■ **TASK TO COMPLETE**:
From the line that contains "COMUNICAZIONE DEI DATI PERSONALI" to the last line of the entries, set down each line exactly as written, both ends included, with nothing else.

■ **TASK INPUTS**:

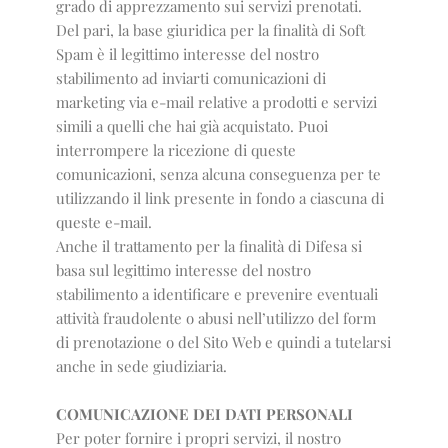
grado di apprezzamento sui servizi prenotati.
Del pari, la base giuridica per la finalità di Soft
Spam è il legittimo interesse del nostro
stabilimento ad inviarti comunicazioni di
marketing via e-mail relative a prodotti e servizi
simili a quelli che hai già acquistato. Puoi
interrompere la ricezione di queste
comunicazioni, senza alcuna conseguenza per te
utilizzando il link presente in fondo a ciascuna di
queste e-mail.
Anche il trattamento per la finalità di Difesa si
basa sul legittimo interesse del nostro
stabilimento a identificare e prevenire eventuali
attività fraudolente o abusi nell’utilizzo del form
di prenotazione o del Sito Web e quindi a tutelarsi
anche in sede giudiziaria.
COMUNICAZIONE DEI DATI PERSONALI
Per poter fornire i propri servizi, il nostro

■ **EXERCISE OUTPUT**:
COMUNICAZIONE DEI DATI PERSONALI
Per poter fornire i propri servizi, il nostro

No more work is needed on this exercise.